California family court law allows judges to issue an ex parte domestic violence restraining order against an individual for what the state refers to as destroying “the mental or emotional calm of the other party.” Ex parte means that one party asks the court for an order without notice to the other or the opportunity for that party to respond. Ex parte applications are meant for use in emergencies without enough time to hear a regularly noticed motion. I am aware of a case in which a husband spoke with his wife regarding the family possibly relocating to a different state. The wife refused to entertain the conversation, and over the next year, her husband’s periodic attempts to introduce the subject were used to establish the destruction of her “mental or emotional calm.” A domestic violence restraining order was issued, and the husband lost his gun rights. This intentionality perverts the definition of “violence.”

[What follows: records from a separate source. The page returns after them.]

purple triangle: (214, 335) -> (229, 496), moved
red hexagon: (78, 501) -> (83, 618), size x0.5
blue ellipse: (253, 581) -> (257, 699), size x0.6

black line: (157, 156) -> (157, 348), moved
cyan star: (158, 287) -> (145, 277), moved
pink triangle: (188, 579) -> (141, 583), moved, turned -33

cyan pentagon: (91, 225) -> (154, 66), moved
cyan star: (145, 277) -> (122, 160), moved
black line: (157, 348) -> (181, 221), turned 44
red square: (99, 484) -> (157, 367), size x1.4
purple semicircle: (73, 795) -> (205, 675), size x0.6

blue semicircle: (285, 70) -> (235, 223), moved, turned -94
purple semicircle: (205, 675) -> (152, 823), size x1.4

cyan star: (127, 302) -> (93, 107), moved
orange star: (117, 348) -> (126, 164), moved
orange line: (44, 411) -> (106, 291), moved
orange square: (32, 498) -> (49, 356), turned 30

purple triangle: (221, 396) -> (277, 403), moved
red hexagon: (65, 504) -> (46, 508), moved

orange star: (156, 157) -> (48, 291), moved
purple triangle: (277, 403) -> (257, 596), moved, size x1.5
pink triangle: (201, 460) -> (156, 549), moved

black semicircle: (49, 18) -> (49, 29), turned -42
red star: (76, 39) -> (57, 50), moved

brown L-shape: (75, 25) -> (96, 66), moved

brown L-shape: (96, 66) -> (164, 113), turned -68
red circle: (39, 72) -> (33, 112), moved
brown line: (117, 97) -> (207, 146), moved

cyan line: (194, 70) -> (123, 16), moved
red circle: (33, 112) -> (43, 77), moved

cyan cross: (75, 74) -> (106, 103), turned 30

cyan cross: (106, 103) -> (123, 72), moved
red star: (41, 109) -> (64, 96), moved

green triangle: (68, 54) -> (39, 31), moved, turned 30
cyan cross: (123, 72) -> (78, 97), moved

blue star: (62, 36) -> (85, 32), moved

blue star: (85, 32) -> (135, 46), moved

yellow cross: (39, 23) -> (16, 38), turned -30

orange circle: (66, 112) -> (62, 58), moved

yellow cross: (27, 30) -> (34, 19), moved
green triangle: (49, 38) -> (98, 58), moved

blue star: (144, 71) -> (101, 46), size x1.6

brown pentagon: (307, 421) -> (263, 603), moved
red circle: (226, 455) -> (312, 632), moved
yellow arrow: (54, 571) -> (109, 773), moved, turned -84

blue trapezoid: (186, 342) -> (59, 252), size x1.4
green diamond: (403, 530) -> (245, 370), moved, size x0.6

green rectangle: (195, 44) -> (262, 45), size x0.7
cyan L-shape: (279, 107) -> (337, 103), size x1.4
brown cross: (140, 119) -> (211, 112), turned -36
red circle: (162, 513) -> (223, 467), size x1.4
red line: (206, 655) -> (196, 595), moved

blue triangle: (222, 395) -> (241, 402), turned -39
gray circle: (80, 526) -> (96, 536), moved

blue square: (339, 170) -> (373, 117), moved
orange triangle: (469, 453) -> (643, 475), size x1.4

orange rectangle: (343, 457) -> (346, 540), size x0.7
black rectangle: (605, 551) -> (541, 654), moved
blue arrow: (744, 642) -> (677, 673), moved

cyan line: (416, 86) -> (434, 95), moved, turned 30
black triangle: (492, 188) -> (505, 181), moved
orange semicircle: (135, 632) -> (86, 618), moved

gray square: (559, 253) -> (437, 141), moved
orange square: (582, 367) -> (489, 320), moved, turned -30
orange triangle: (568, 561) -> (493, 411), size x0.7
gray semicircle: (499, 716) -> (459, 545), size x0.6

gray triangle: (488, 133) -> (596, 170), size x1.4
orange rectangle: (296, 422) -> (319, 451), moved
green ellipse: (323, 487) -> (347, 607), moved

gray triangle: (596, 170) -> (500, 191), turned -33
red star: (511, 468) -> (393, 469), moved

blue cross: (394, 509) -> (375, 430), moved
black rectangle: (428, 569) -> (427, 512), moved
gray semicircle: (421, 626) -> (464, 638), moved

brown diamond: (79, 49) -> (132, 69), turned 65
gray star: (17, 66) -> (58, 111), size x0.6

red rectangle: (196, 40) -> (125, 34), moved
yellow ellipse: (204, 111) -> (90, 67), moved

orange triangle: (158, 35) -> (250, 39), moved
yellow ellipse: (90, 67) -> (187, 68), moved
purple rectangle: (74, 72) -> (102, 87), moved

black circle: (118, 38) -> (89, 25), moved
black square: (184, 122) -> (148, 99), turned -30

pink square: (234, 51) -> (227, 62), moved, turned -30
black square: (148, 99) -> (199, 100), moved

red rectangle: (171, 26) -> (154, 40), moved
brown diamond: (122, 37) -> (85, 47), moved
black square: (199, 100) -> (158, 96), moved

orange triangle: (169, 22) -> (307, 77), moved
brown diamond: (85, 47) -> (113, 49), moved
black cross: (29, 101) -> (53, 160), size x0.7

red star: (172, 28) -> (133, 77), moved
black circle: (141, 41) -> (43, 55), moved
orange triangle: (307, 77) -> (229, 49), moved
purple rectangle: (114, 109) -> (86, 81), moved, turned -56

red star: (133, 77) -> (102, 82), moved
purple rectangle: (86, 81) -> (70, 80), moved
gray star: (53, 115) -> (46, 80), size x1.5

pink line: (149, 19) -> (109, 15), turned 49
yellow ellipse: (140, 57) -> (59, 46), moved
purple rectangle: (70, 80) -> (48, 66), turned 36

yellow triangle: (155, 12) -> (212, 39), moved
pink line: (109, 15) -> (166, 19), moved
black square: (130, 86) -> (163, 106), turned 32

While the Fifth Circuit case does not deal with civil orders like those in family court, the same principle applies. It is irresponsible and intellectually devoid for a judge to issue a domestic violence restraining order without an explicit finding that the person poses a credible threat of violence. The second issue is the gaping outright admission from the government that it wants to disarm citizens and doesn’t care if there exists a finding to justify it. The case at hand began in May 2022 when Litsson Antonio Perez-Gallan was stopped by border patrol agents at a checkpoint in Texas while carrying a firearm. Having a restraining order against him due to charges in Kentucky of assaulting his wife, he was indicted for violating the Lautenberg Amendment that prohibits individuals under domestic violence protective orders from possessing firearms under federal law. A Texas federal judge, however, threw out the firearm case against Perez-Gallan, finding the Lautenberg Amendment in violation of the Second Amendment. That’s when the government appealed to the Fifth Circuit. The Lautenberg Amendment applies to protective orders where the judge finds a person poses a credible threat and those where the order simply prohibits the use of or threats of violence against the protected party, with the distinction aptly argued by Shane O’Neal, Perez-Gallan’s attorney. O’Neal offered a hypothetical yet real scenario in which individuals have voluntarily agreed to a protective order.